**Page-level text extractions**
━━━━━━━━━━

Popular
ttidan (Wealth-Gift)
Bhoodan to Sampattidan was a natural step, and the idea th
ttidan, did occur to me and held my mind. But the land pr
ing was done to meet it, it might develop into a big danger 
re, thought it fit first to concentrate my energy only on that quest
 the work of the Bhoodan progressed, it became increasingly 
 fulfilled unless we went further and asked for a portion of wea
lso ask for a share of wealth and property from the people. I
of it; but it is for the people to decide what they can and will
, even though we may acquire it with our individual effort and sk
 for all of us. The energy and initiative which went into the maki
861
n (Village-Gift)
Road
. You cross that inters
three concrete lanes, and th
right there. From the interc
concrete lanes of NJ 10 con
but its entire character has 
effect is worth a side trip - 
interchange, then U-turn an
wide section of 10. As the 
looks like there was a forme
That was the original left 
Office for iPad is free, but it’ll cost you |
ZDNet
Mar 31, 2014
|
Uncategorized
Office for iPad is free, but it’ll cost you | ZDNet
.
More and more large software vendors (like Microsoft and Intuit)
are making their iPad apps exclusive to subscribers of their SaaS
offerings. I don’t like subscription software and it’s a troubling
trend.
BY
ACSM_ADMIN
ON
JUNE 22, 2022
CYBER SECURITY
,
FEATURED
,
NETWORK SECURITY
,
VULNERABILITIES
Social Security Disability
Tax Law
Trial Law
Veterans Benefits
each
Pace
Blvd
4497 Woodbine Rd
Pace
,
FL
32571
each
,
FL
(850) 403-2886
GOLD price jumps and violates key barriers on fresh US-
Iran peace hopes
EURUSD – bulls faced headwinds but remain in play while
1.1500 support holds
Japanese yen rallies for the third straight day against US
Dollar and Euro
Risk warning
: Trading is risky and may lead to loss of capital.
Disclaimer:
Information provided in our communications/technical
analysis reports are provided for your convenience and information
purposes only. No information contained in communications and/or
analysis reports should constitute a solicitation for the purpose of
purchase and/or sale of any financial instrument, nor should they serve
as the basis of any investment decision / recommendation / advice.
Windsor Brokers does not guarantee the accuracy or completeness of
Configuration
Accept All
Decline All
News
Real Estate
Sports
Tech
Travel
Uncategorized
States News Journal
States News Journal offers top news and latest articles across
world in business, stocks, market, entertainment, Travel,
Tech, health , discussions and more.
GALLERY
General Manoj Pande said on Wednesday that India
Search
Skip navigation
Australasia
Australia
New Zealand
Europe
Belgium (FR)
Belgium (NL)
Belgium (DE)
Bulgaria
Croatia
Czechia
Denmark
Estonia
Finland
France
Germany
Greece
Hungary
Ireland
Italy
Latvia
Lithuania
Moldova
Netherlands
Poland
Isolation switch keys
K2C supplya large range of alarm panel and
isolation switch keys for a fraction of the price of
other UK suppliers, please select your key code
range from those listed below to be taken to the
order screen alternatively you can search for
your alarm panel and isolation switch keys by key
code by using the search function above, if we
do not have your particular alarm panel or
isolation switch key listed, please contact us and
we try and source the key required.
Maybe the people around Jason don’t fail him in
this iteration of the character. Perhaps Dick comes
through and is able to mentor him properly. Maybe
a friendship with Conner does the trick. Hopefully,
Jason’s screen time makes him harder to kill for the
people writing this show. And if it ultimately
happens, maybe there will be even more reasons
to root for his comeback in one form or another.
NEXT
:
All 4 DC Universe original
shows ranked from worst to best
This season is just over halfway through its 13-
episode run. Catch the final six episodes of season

━━━━━━━━━━

**WHAT YOU NEED TO DO**
All that belongs in the answer is an exact copy of the lines from the start of the records above through the line with "1.1500 support holds".

**RESULT OF THE EXERCISE**
Popular
ttidan (Wealth-Gift)
Bhoodan to Sampattidan was a natural step, and the idea th
ttidan, did occur to me and held my mind. But the land pr
ing was done to meet it, it might develop into a big danger 
re, thought it fit first to concentrate my energy only on that quest
 the work of the Bhoodan progressed, it became increasingly 
 fulfilled unless we went further and asked for a portion of wea
lso ask for a share of wealth and property from the people. I
of it; but it is for the people to decide what they can and will
, even though we may acquire it with our individual effort and sk
 for all of us. The energy and initiative which went into the maki
861
n (Village-Gift)
Road
. You cross that inters
three concrete lanes, and th
right there. From the interc
concrete lanes of NJ 10 con
but its entire character has 
effect is worth a side trip - 
interchange, then U-turn an
wide section of 10. As the 
looks like there was a forme
That was the original left 
Office for iPad is free, but it’ll cost you |
ZDNet
Mar 31, 2014
|
Uncategorized
Office for iPad is free, but it’ll cost you | ZDNet
.
More and more large software vendors (like Microsoft and Intuit)
are making their iPad apps exclusive to subscribers of their SaaS
offerings. I don’t like subscription software and it’s a troubling
trend.
BY
ACSM_ADMIN
ON
JUNE 22, 2022
CYBER SECURITY
,
FEATURED
,
NETWORK SECURITY
,
VULNERABILITIES
Social Security Disability
Tax Law
Trial Law
Veterans Benefits
each
Pace
Blvd
4497 Woodbine Rd
Pace
,
FL
32571
each
,
FL
(850) 403-2886
GOLD price jumps and violates key barriers on fresh US-
Iran peace hopes
EURUSD – bulls faced headwinds but remain in play while
1.1500 support holds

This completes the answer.